For Joby, 2025 was framed as a transition year between development and commercial readiness. The California-based firm reported meaningful revenue for the first time: $53.4 million for the full year, largely driven by its acquisition of Blade Air Mobility’s helicopter passenger business, while posting a net loss of $929.8 million. Operating expenses reached roughly $773 million as the company expanded manufacturing and certification efforts.

Despite continued losses, Joby ended 2025 with about $1.4 billion in cash and investments, a figure strengthened further by additional financing early in 2026. These funds are intended to support aircraft certification, manufacturing scale-up, and early commercial operations.

By contrast, Archer’s 2025 results paint the picture of a company with more liquidity but less operational traction. Archer reported just $0.3 million in revenue for the year while posting a net loss of $618.2 million, up 15.2% from the previous year. Operating expenses rose to $729.6 million, driven by continued investment in development and production. The company ended the year with about $2 billion in liquidity (the highest level in its history), supported by $1.8 billion raised through three capital offerings in 2025.

While Archer’s loss was smaller, Joby’s higher spending reflects its more advanced certification effort and the operational costs associated with running Blade’s passenger business.

Who is closer to certification?

Where the two companies differ most clearly is in the regulatory process required before commercial service can begin.

Joby reported significant progress through Stage 4 (Testing and Analysis) of the aircraft certification process overseen by the Federal Aviation Administration (FAA), advancing that phase to 80% completion on the company’s side. The company is preparing aircraft for Type Inspection Authorization (TIA) testing, during which FAA pilots conduct official “for-credit” flight tests prior to the issuance of a type certificate.

Archer reached a different milestone: the FAA accepted 100% of the Means of Compliance documentation for its Midnight aircraft, a prerequisite that allows the company to proceed toward the TIA phase. Archer has also expanded piloted flight testing of Midnight as it builds out its certification fleet.

Taken together, the progress suggests Joby appears to be somewhat further along the FAA certification sequence (already in TIA preparation while Archer is entering it). The gap may be months rather than years, but in an industry where timeline slippage is routine, that distinction matters to partners and investors planning around a launch date.

The UAE: the first real launch market

In parallel, both companies have set their sights on the United Arab Emirates as the first commercial market for their aircraft, and both are pursuing parallel regulatory pathways there, independent of their FAA processes.

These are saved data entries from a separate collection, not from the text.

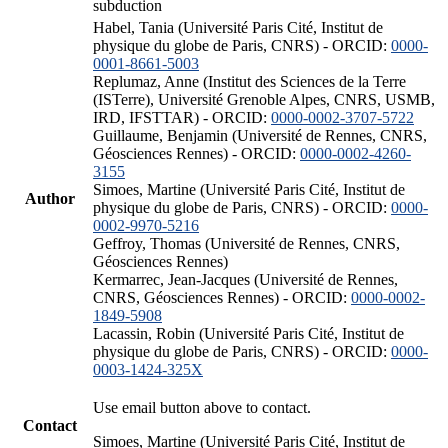
subduction
Habel, Tania (Université Paris Cité, Institut de
physique du globe de Paris, CNRS) - ORCID:
0000-
0001-8661-5003
Replumaz, Anne (Institut des Sciences de la Terre
(ISTerre), Université Grenoble Alpes, CNRS, USMB,
IRD, IFSTTAR) - ORCID:
0000-0002-3707-5722
Guillaume, Benjamin (Université de Rennes, CNRS,
Géosciences Rennes) - ORCID:
0000-0002-4260-
3155
Simoes, Martine (Université Paris Cité, Institut de
Author
physique du globe de Paris, CNRS) - ORCID:
0000-
0002-9970-5216
Geffroy, Thomas (Université de Rennes, CNRS,
Géosciences Rennes)
Kermarrec, Jean-Jacques (Université de Rennes,
CNRS, Géosciences Rennes) - ORCID:
0000-0002-
1849-5908
Lacassin, Robin (Université Paris Cité, Institut de
physique du globe de Paris, CNRS) - ORCID:
0000-
0003-1424-325X
Use email button above to contact.
Contact
Simoes, Martine (Université Paris Cité, Institut de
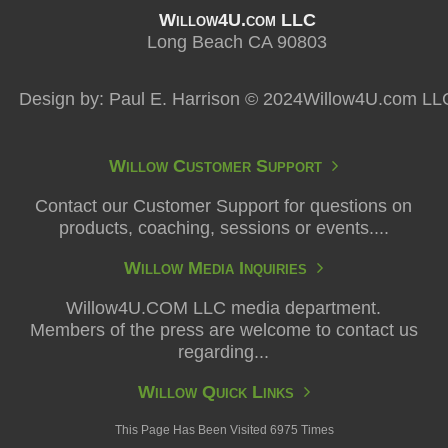
Willow4U.com LLC
Long Beach CA 90803
Design by: Paul E. Harrison © 2024Willow4U.com LL
Willow Customer Support
Contact our Customer Support for questions on
products, coaching, sessions or events....
Willow Media Inquiries
Willow4U.COM LLC media department.
Members of the press are welcome to contact us
regarding...
Willow Quick Links
This Page Has Been Visited 6975 Times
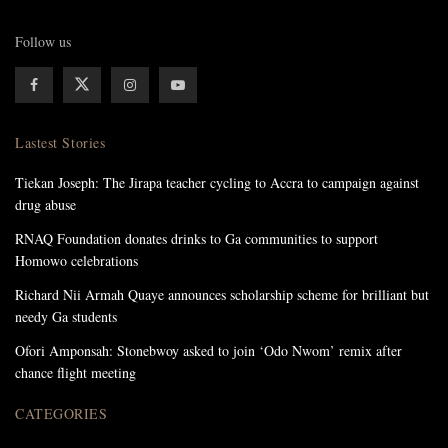
Follow us
Lastest Stories
Tiekan Joseph: The Jirapa teacher cycling to Accra to campaign against
drug abuse
RNAQ Foundation donates drinks to Ga communities to support
Homowo celebrations
Richard Nii Armah Quaye announces scholarship scheme for brilliant but
needy Ga students
Ofori Amponsah: Stonebwoy asked to join ‘Odo Nwom’ remix after
chance flight meeting
CATEGORIES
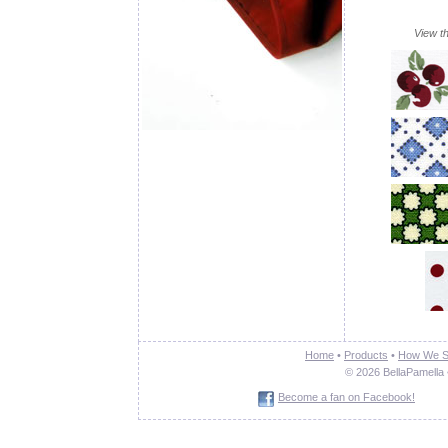
View th
Home
•
Products
•
How We S
© 2026 BellaPamella 
Become a fan on Facebook!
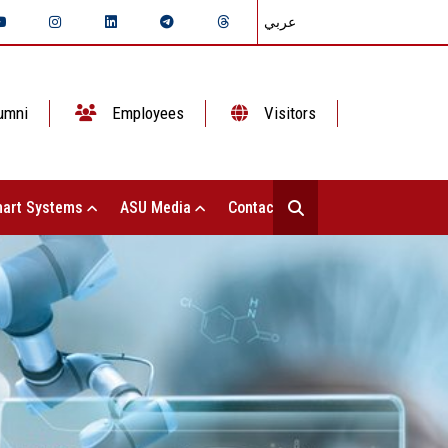
عربي
umni
Employees
Visitors
art Systems
ASU Media
Contact Us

Joby plans to operate in Dubai, working with the city’s Roads and Transport Authority to build a network of vertiports near major destinations with first passenger flights expected before the end of 2026. Archer is pursuing a parallel strategy in Abu Dhabi, partnering with Abu Dhabi Aviation and working with the General Civil Aviation Authority on a restricted type certification pathway, a pathway designed to enable early commercial operations without waiting for full FAA approval. The GCAA has confirmed it is using the FAA framework as a foundation while tailoring requirements to UAE domestic conditions.

Based on the 2025 results, Archer Aviation has made notable regulatory progress including a restricted type certificate program with the GCAA, still, Joby Aviation appears closer to commercialization, as the company holds a measurable lead on certification. Yet, being “closer” does not guarantee success. Ultimately, both companies must prove that electric air taxis can operate reliably and profitably at scale.